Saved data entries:
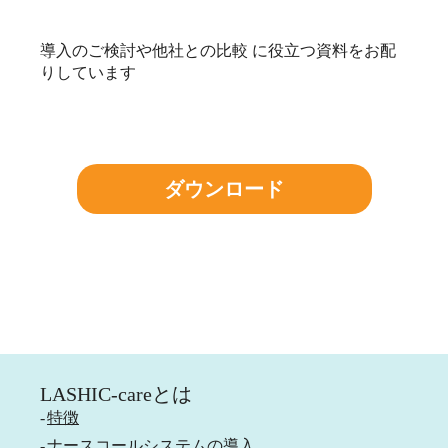
導入のご検討や他社との比較 に役立つ資料をお配
りしています
ダウンロード
LASHIC-careとは
特徴
ナースコールシステムの導入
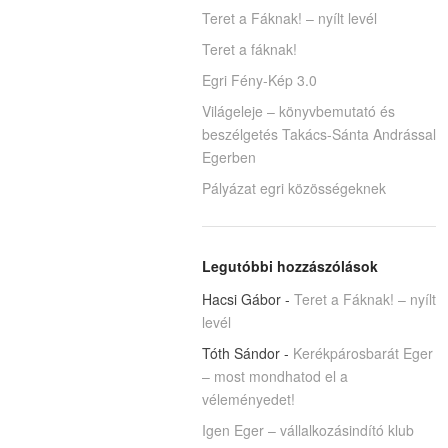
Teret a Fáknak! – nyílt levél
Teret a fáknak!
Egri Fény-Kép 3.0
Világeleje – könyvbemutató és
beszélgetés Takács-Sánta Andrással
Egerben
Pályázat egri közösségeknek
Legutóbbi hozzászólások
Hacsi Gábor
-
Teret a Fáknak! – nyílt
levél
Tóth Sándor
-
Kerékpárosbarát Eger
– most mondhatod el a
véleményedet!
Igen Eger – vállalkozásindító klub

* Work to be completed
The images are to be left out while the entries are written out exactly.

* Solution below
導入のご検討や他社との比較 に役立つ資料をお配
りしています
ダウンロード
LASHIC-careとは
特徴
ナースコールシステムの導入
Teret a Fáknak! – nyílt levél
Teret a fáknak!
Egri Fény-Kép 3.0
Világeleje – könyvbemutató és
beszélgetés Takács-Sánta Andrással
Egerben
Pályázat egri közösségeknek
Legutóbbi hozzászólások
Hacsi Gábor
-
Teret a Fáknak! – nyílt
levél
Tóth Sándor
-
Kerékpárosbarát Eger
– most mondhatod el a
véleményedet!
Igen Eger – vállalkozásindító klub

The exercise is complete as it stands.